Chrome browser will soon start flagging domain-spoofing URLs
31 January 2019
Google is testing a new feature in Chrome browser that will flag malicious URLs that are being used by cyber criminals to carry out domain-spoofing of URLs of websites owned by well-known brands, universities, organisations, and personalities.
Domain-spoofing is among the most severe cyber threats of our time that affects organisations, governments, and individuals alike. The use of malicious URLs that mimic genuine ones not only helps criminals to obtain login details, personal and financial information of millions of people but also helps them in spreading fake news and disinformation to create panic and alarm.
In the UK, hackers have used domain-spoofing tactics to defraud hundreds of university students and those donating to the UK’s top charities of vast sums of money. At the same time, they have spoofed domains of leading media organisations in the UK such as BBC News, The Guardian, Sky News, ITV News, and the Daily Mail to spread disinformation and fake news to the public.
Thanks to a new feature that Google may introduce in Chrome browser, millions of Chrome users could be saved from being defrauded by malicious domain-spoofing URLs in the near future. According to several reports, Google is now testing a feature that filters out such URLs and alerts users that such URLs may not be the ones they’re trying to visit.
According to ZDNet, the new feature is called “Navigation suggestions for lookalike URLs”
and can be accessed by users of Chrome Canary 70 by visiting the URL chrome://flags/#enable-lookalike-url-navigation-suggestions. Once activated, the feature will show a drop-down bar under the address field and this bar will suggest the matching legitimate URL to the user.

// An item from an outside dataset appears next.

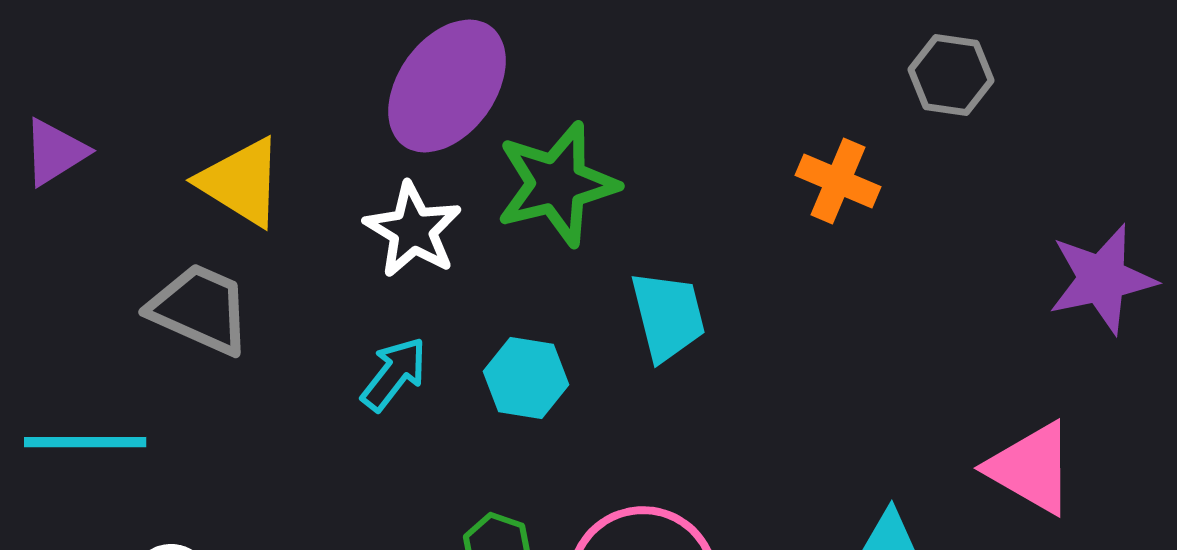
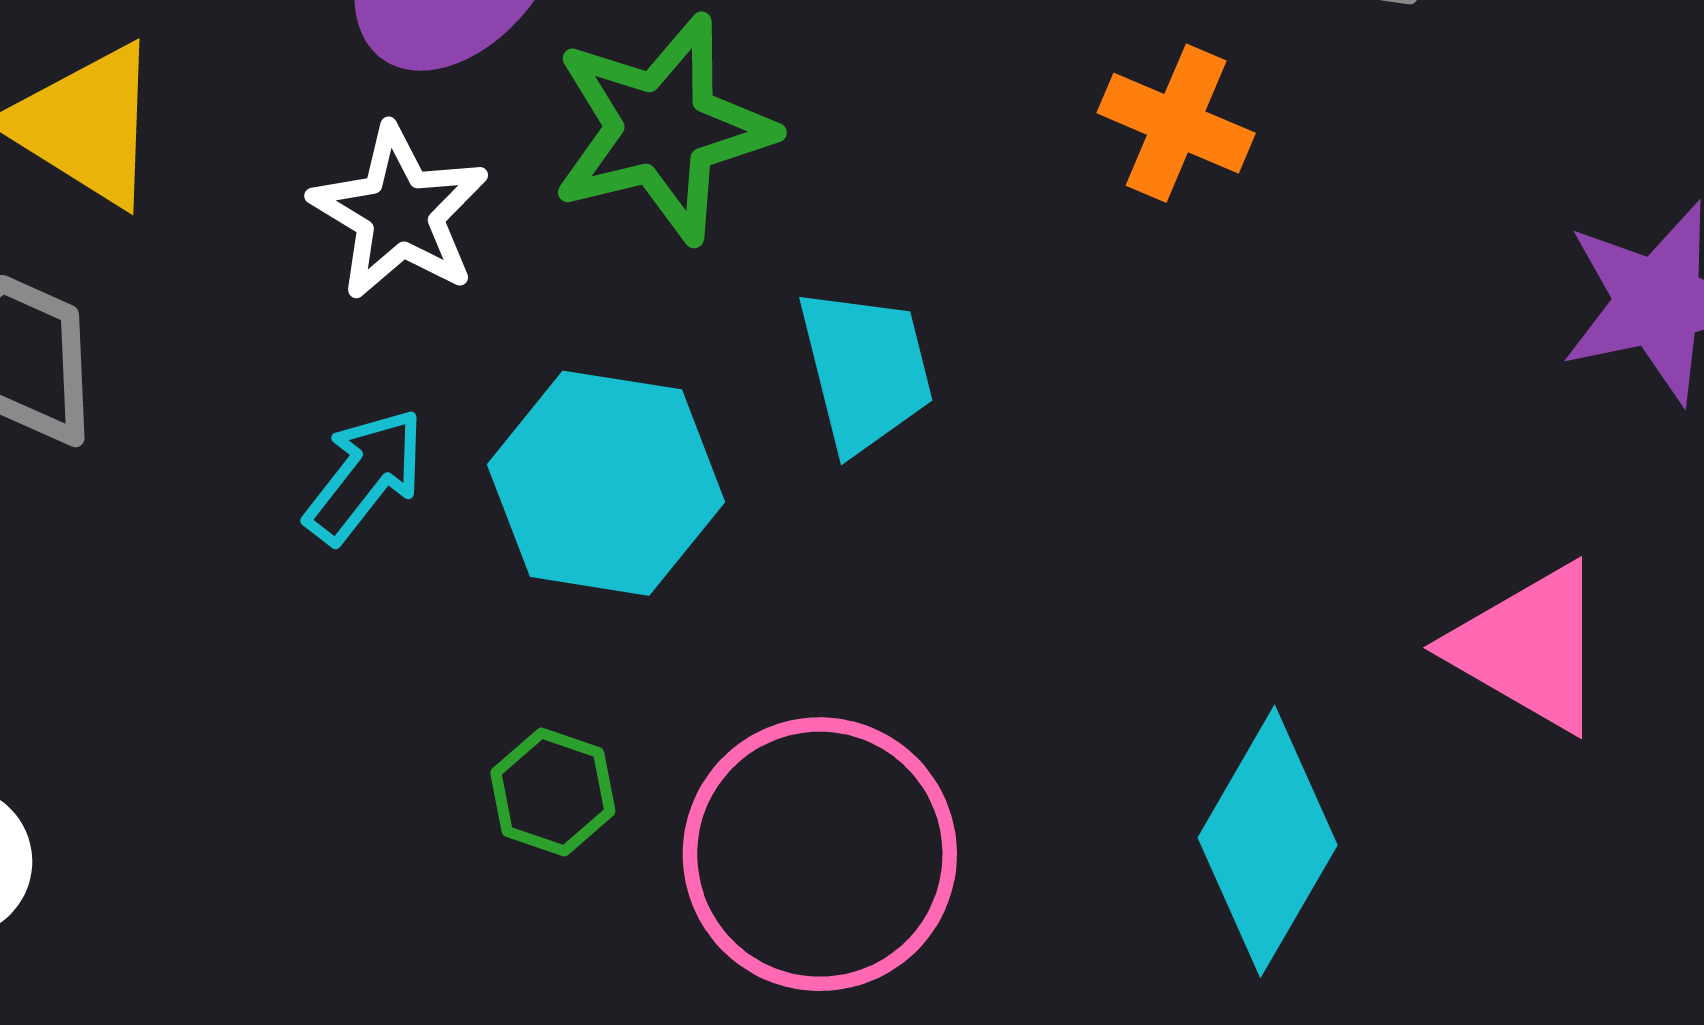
cyan hexagon: (526, 378) -> (606, 483), size x1.5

Google may launch the feature in the stable version of Chrome shortly but the company is yet to announce an exact date.
Last year, we learned that WhatsApp was also planning to launch a new feature named ‘Suspicious Link Detection’ to detect fraudulent links or domain-spoofing links and alert users about them.
According to WABetainfo, a news website dedicated to updates rolled out by WhatsApp, the new feature ensures that everytime a user receives a suspicious link on the platform, the user will also see a red-coloured alert from WhatsApp stating that the link is suspicious.
The feature will also apply to domain-spoofing websites, that are basically fake websites that mimic popular domains trusted by the public. If a user clicks a domain-spoofing link, the user will then see a pop-up stating “This link contains unusual characters. It may be trying to appear as another site.” The pop-up will also ask the user to either open the link or to go back.